> _Exercise input_:
------------------------------------
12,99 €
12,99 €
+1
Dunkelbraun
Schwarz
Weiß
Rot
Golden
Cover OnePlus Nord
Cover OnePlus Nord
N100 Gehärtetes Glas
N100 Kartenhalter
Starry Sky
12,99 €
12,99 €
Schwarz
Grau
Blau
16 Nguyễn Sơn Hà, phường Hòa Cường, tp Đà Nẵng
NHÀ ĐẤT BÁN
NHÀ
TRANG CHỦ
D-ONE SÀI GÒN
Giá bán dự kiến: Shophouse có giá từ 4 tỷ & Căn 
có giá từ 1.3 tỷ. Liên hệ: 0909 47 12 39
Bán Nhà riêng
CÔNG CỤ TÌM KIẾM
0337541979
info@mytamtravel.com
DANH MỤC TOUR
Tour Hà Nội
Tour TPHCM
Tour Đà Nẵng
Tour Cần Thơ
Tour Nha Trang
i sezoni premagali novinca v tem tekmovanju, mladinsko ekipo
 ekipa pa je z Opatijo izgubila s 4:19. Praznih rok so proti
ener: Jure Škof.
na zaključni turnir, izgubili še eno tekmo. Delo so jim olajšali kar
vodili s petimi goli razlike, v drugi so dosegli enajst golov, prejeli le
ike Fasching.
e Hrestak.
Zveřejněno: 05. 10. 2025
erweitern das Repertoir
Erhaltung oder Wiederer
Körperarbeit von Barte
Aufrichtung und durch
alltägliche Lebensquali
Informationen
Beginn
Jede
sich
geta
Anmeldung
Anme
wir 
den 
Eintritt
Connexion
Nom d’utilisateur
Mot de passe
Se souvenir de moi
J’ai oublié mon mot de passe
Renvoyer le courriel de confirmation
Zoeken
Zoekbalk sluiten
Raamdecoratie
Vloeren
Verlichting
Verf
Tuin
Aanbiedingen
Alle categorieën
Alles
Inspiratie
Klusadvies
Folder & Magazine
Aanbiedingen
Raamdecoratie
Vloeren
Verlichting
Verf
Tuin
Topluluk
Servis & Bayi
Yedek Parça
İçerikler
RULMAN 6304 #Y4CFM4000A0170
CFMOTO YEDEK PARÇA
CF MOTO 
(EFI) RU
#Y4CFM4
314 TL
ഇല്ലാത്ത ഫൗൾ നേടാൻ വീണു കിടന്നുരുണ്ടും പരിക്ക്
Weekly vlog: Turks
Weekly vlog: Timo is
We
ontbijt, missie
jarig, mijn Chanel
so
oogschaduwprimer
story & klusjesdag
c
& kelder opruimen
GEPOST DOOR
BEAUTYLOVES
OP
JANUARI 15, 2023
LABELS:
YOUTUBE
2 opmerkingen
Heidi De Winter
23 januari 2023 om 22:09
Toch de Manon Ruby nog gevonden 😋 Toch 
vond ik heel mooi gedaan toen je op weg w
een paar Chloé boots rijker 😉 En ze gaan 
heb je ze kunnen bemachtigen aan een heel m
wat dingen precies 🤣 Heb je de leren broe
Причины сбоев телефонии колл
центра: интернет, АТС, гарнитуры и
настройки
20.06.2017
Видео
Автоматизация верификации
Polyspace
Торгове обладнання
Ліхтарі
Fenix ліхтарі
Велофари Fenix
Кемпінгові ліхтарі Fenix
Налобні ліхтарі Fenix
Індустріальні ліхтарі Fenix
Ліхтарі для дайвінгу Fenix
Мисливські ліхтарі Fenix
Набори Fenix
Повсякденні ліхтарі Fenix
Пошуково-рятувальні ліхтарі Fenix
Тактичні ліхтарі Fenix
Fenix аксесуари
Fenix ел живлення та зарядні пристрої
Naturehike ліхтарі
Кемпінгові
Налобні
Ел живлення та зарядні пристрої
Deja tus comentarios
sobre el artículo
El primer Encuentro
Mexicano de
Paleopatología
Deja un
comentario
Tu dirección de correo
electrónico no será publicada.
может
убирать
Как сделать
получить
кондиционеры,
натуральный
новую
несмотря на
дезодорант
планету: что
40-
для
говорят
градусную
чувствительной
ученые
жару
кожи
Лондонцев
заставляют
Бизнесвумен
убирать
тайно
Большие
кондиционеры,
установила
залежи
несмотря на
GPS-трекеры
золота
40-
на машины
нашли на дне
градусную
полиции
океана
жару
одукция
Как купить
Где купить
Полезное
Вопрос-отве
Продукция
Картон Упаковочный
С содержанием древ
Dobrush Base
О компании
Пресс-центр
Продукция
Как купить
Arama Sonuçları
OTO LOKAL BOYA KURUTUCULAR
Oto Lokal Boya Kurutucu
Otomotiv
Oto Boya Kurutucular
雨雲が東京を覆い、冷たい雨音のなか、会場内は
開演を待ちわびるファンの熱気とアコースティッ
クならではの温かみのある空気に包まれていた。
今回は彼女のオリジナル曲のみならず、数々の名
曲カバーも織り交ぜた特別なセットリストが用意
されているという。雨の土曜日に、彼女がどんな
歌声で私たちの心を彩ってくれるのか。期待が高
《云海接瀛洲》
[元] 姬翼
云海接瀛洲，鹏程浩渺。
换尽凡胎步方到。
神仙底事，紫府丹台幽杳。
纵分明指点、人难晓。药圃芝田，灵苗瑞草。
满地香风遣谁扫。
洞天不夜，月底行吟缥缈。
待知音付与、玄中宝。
------------------------------------
As the answer, set down only the lines from the data above between the one holding "Arama Sonuçları" and the one holding "云海接瀛洲，鹏程浩渺。", inclusive, exactly as they read.

> _Exercise solution_:
Arama Sonuçları
OTO LOKAL BOYA KURUTUCULAR
Oto Lokal Boya Kurutucu
Otomotiv
Oto Boya Kurutucular
雨雲が東京を覆い、冷たい雨音のなか、会場内は
開演を待ちわびるファンの熱気とアコースティッ
クならではの温かみのある空気に包まれていた。
今回は彼女のオリジナル曲のみならず、数々の名
曲カバーも織り交ぜた特別なセットリストが用意
されているという。雨の土曜日に、彼女がどんな
歌声で私たちの心を彩ってくれるのか。期待が高
《云海接瀛洲》
[元] 姬翼
云海接瀛洲，鹏程浩渺。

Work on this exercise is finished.